#### Supplied records:
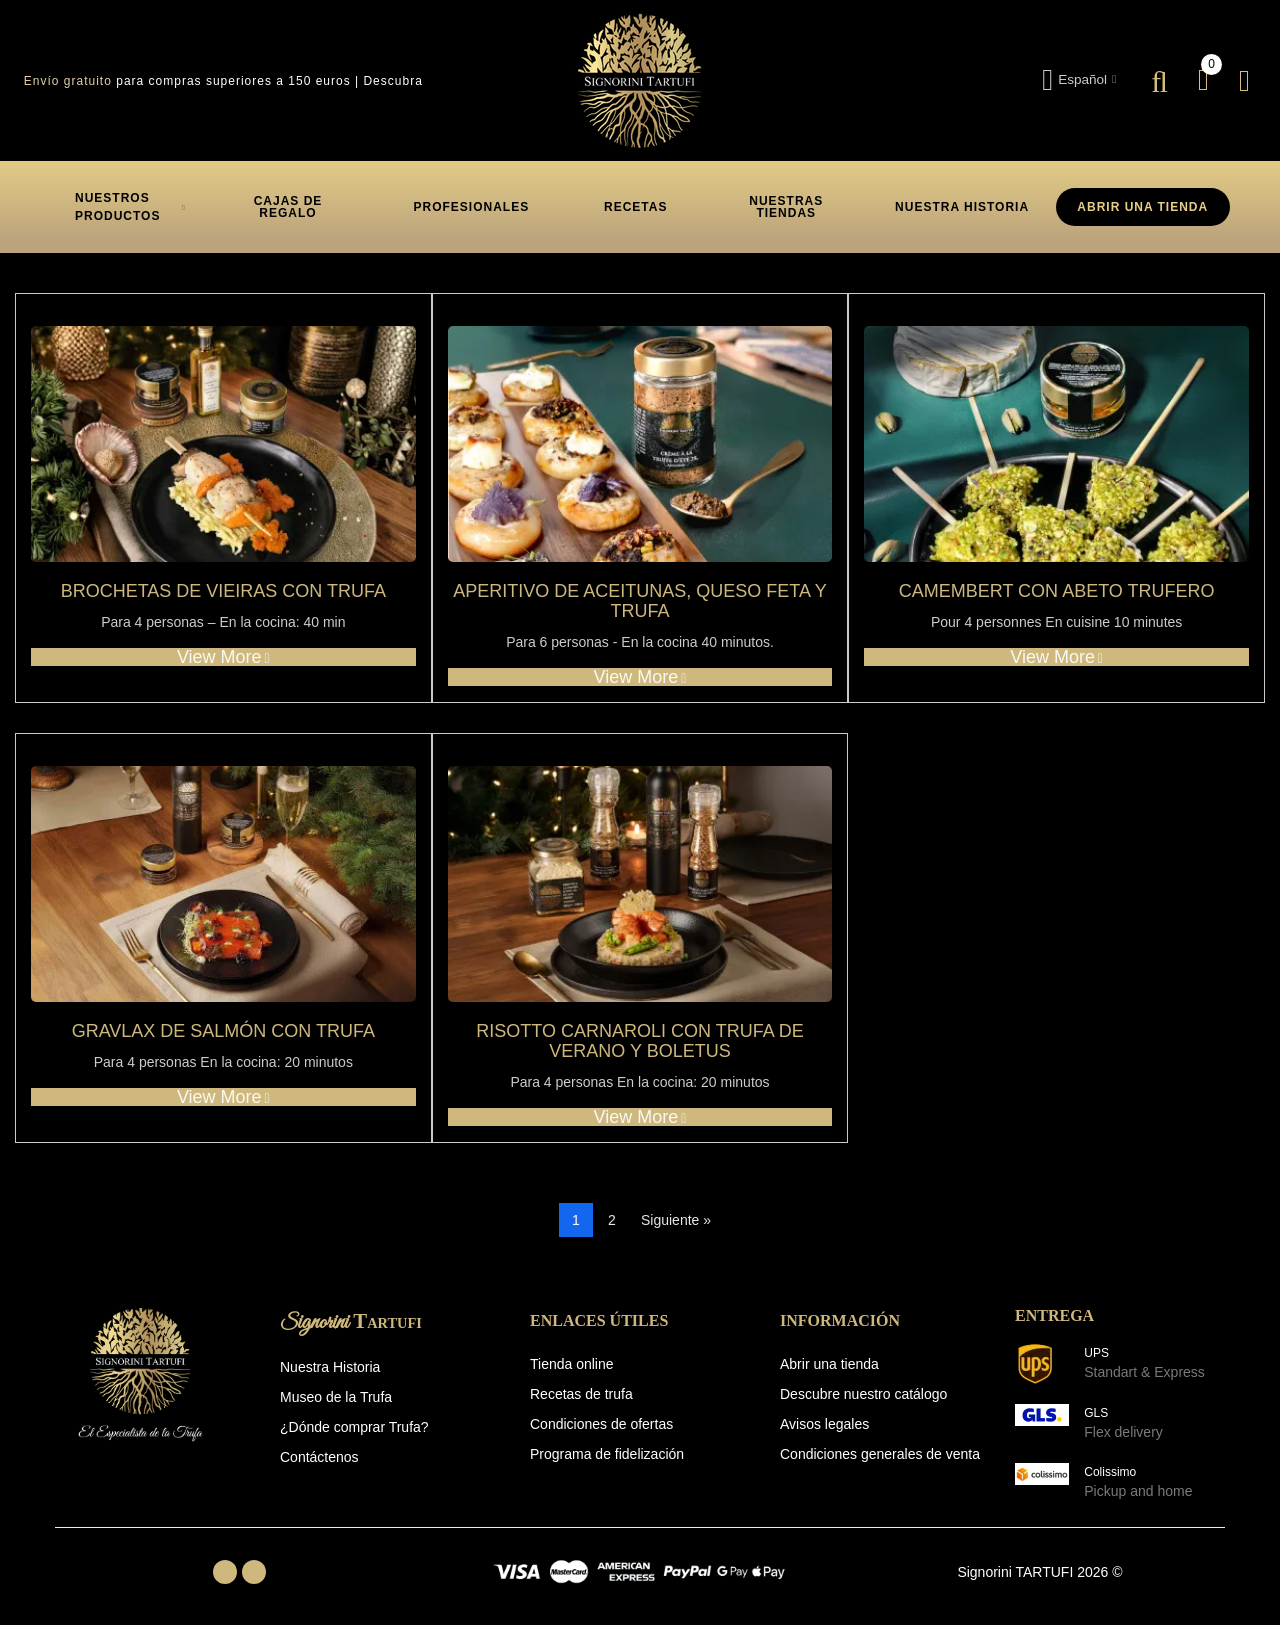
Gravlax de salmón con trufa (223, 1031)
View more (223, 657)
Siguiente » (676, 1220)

==

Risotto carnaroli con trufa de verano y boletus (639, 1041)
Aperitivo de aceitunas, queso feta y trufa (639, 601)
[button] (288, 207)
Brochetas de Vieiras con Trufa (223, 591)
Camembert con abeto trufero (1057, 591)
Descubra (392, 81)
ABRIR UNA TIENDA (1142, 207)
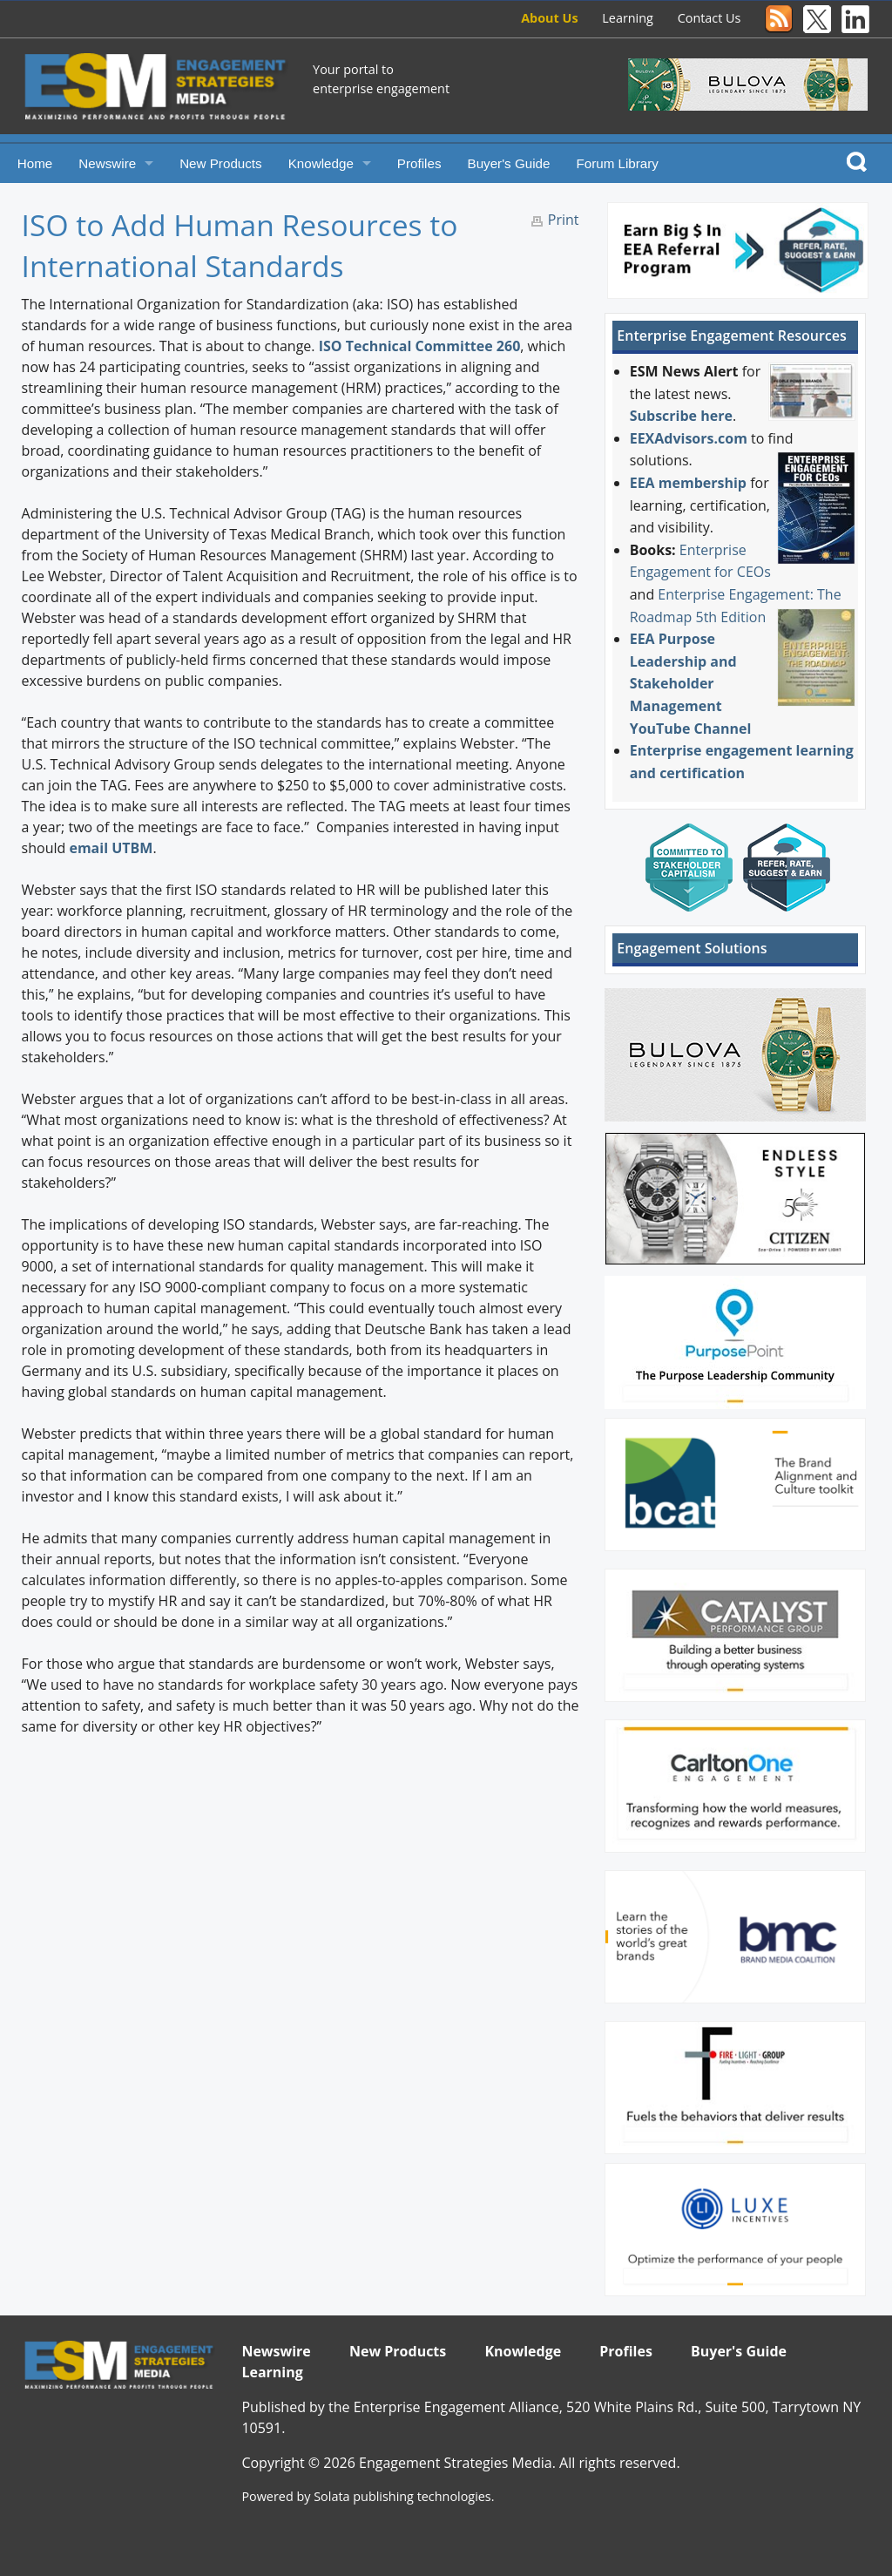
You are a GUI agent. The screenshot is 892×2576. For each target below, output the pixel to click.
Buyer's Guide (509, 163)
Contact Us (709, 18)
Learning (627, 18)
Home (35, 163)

--

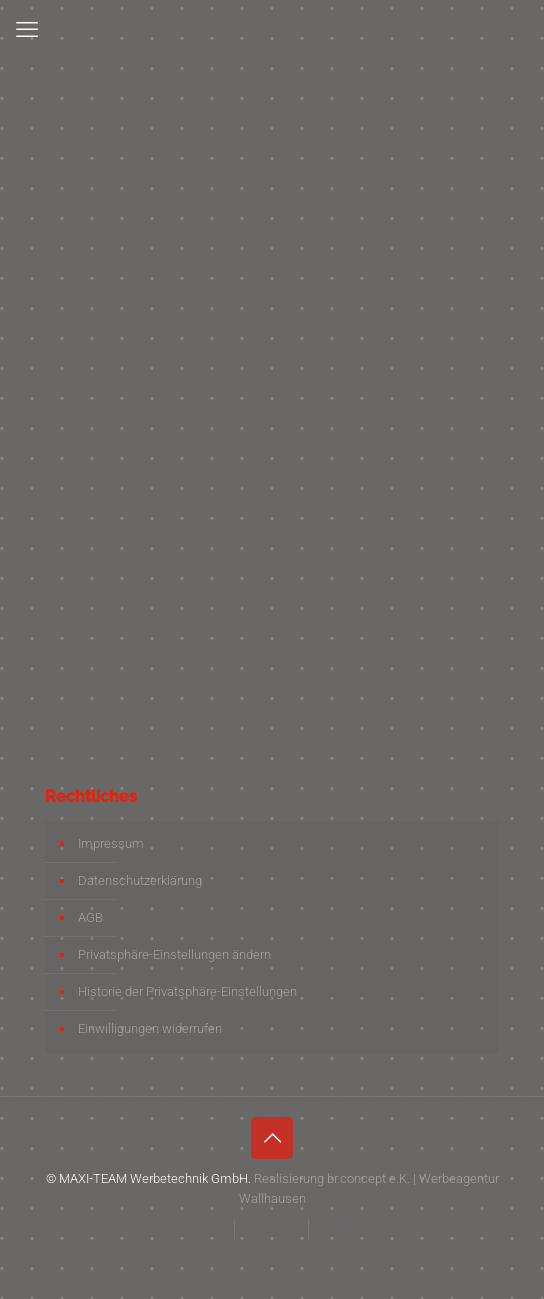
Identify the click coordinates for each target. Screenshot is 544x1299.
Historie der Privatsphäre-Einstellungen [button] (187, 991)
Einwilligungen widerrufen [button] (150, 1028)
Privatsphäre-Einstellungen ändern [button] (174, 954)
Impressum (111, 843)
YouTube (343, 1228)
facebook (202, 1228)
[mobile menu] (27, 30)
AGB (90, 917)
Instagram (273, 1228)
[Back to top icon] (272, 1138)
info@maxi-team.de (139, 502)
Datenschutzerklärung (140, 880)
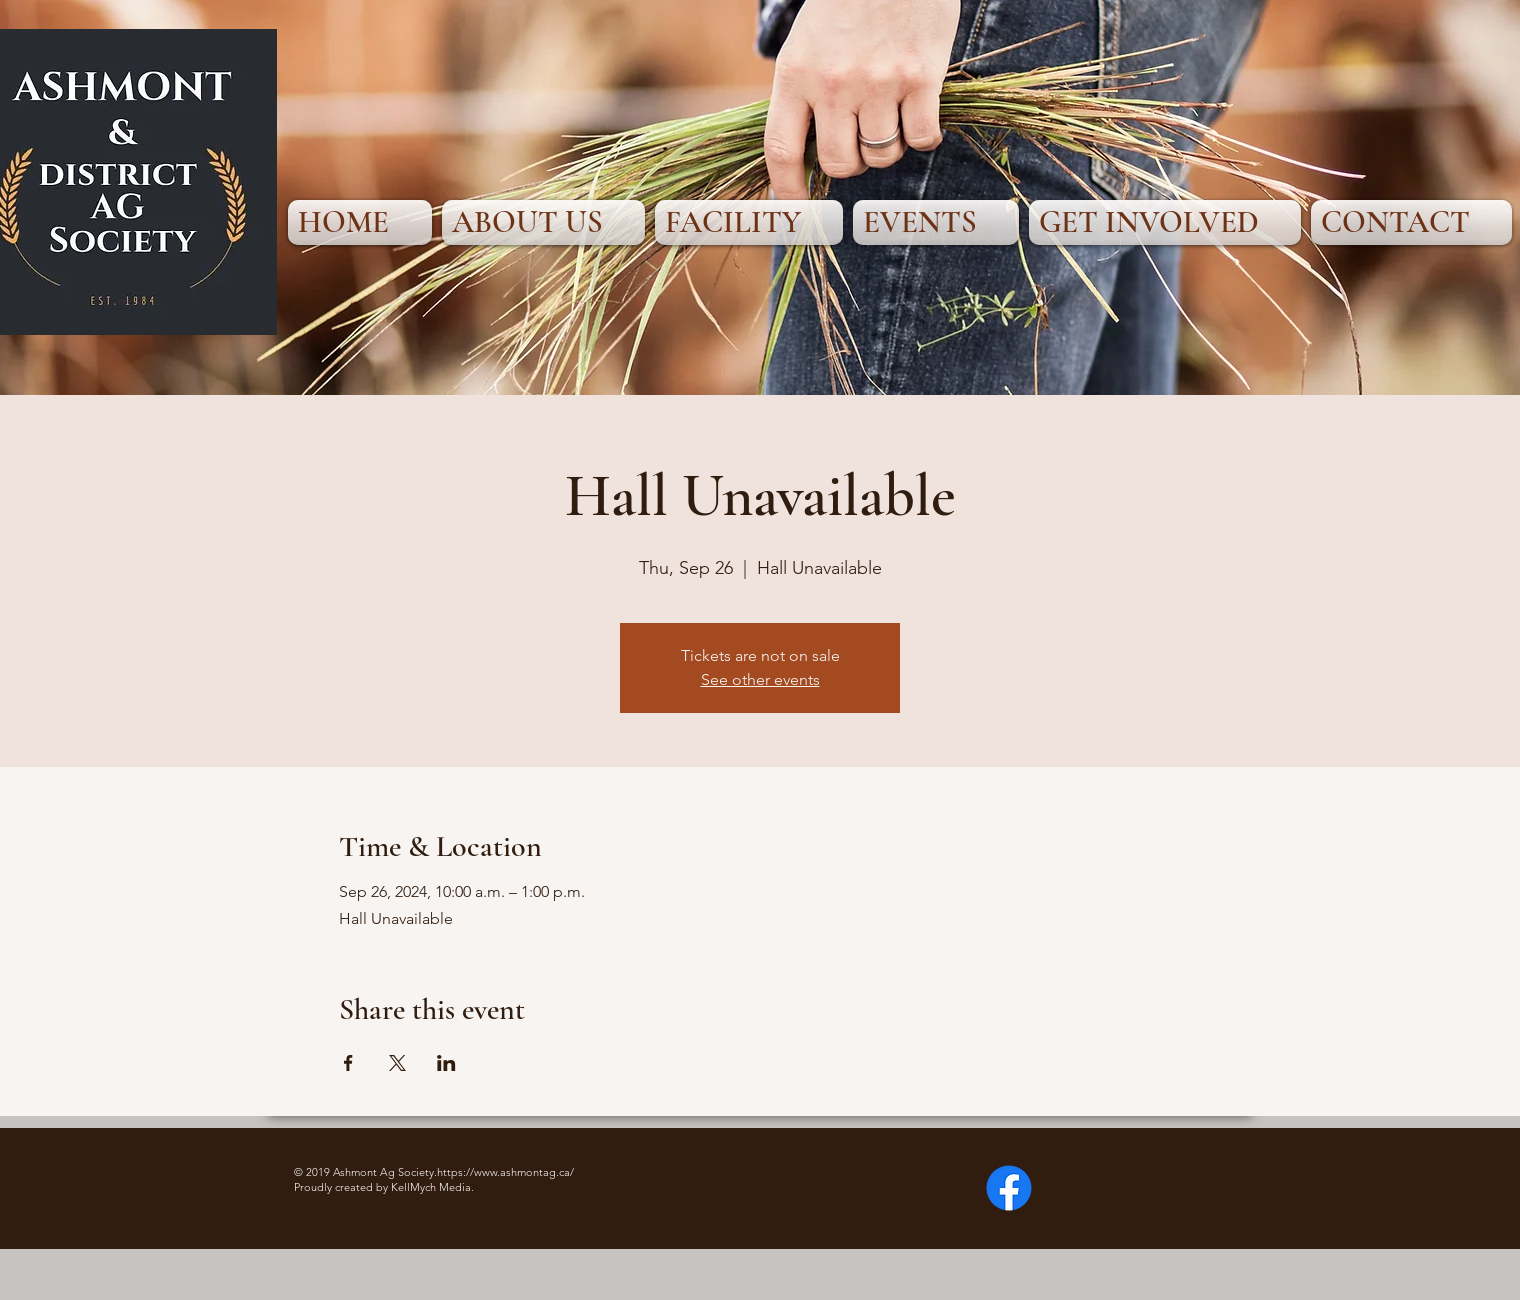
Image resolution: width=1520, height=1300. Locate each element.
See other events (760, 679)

#### Problem requirements:
Lines from the one above containing "Datenschutzerklärung (140, 880)" down to the one containing "See other events (760, 679)" should be transcribed exactly, with both ends kept and no pictures.

#### Solution to the exercise:
Datenschutzerklärung (140, 880)
Image resolution: width=1520, height=1300. Locate each element.
See other events (760, 679)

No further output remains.